Are Law Reviews Irrelevant? A Partial Reply to Adam Liptak

New York Times lawyer/reporter Adam Liptak's recent "sidebar" article in the Times ("When Rendering Decisions, Judges Are Finding Law Reviews Irrelevant", New York Times, Monday March 19, 2007, A8 (click to read if you have Times Select privileges), develops the theme that judges today do not rely on legal scholarship published in law reviews, at least not nearly as much as they did in the 1970s. This observation, supported by judicial self report, a "new report by the staff of the Cardozo Law Review," and confirmed by a number of law professors who spoke to Liptak, gets chiefly anchored to the fact that "law reviews have certainly become more obscure in recent decades," and the fact that "many law professors seem to think that they are under no obligation to say something useful or to say anything well." It is this linkage, and the ill-disguised slap at the legal academy for being interdisciplinary and less normative, rather than the apparent gap opening up between the judiciary and the legal professoriat that provokes this jurisprude.

If obscurantism is a read only to mean needlessly jargon ridden articles, I have little trouble joining the view (and must confess to have fallen prey to that malady myself). But the discursive instability introduced into legal scholarship by the break down of the intellectual autonomy of law schools from the rest of the university is also vulnerable to the charge of obscurantism. The question which must be asked of any particular piece of scholarship is whether its challenges to the reader come from exposing that reader to information or perspectives generally filtered out by the formal processes of law or whether it comes from diversion into equally formal processes of theory.

More important still is the question of who legal scholarship must be useful for to count as legitimate in Liptak's scale or our own. Even if one accepts that the legal system as a whole should receive the lion's share of legal academic attention, it should not be presumed without argument that courts should be the primary recipients of that knowledge instead of presidents, administrative agencies, law makers, let alone, clients, businesses, social movements, etc.

Finally, Liptak's provocative article provides little opportunity to reflect on how a changing judiciary might alter the relevance of legal scholarship. Did judges in the 1970s cite law reviews more often because they were looking for authority to innovate which necessarily would be unlikely to reside in existing case law, while judges in the 1990s ignored them because they didn't need any academic authority to adopt defensive and deferential positions toward power holders? Or, as observations placed at the end of the article might suggest, have changes in the technologies of dissemination and the discursive practices of legal knowledge producers made law reviews, an institution basically formed in the 19th century and widely spread in the 1920s a less dominant medium? Indeed, many courts now rely on empirical research published in non-law review journals and books.

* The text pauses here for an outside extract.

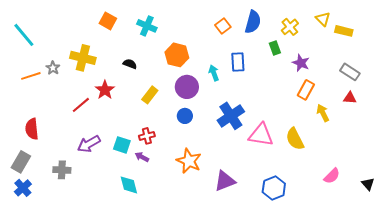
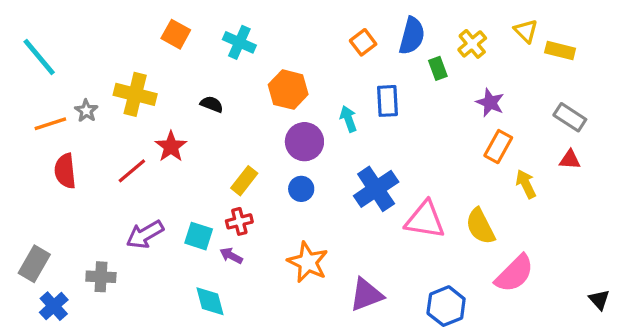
green rectangle: (275, 48) -> (438, 68), moved
yellow rectangle: (150, 95) -> (244, 181), moved
red semicircle: (32, 129) -> (65, 171), moved
pink semicircle: (332, 176) -> (514, 274), moved, size x1.5
blue cross: (23, 188) -> (54, 306), moved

None of this should be taken as a refusal of the mandate that legal academics worry about the currency of their scholarly products. Those of us who believe that governance and law making today demands serious engagement with empirical and normative scholarship, being produced in many different disciplines and in interdisciplinary contexts, have a duty to make sure that as writers we make this work as accessible as our craft will make possible and to create a pedagogy for lawyers that will make it possible for them to access and use this knowledge.